== Information shown

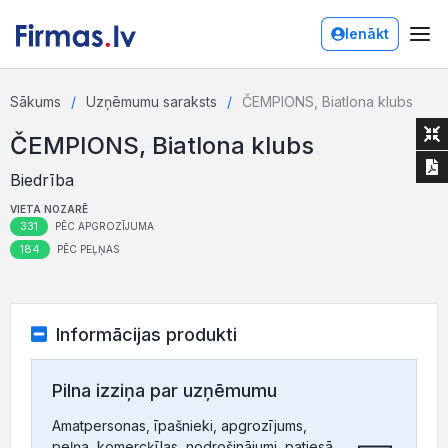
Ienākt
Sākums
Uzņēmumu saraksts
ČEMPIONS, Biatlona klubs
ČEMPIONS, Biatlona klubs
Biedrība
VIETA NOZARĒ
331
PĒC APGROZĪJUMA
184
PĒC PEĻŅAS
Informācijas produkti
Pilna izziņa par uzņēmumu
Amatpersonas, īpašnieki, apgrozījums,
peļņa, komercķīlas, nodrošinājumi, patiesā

====
== Information shown

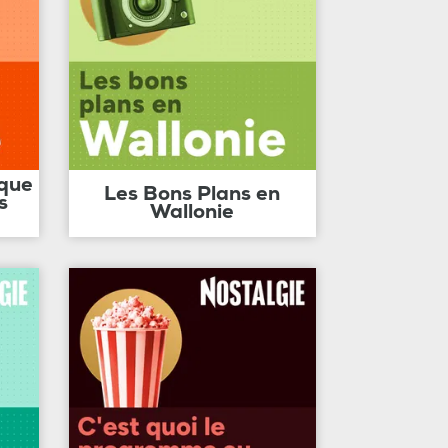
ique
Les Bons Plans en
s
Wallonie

====

● Work item: Taking the line with "Informācijas produkti" as the first and the line with "peļņa, komercķīlas, nodrošinājumi, patiesā" as the last, retype that stretch of the data above exactly, with no other lines.

● Finished exercise:
Informācijas produkti
Pilna izziņa par uzņēmumu
Amatpersonas, īpašnieki, apgrozījums,
peļņa, komercķīlas, nodrošinājumi, patiesā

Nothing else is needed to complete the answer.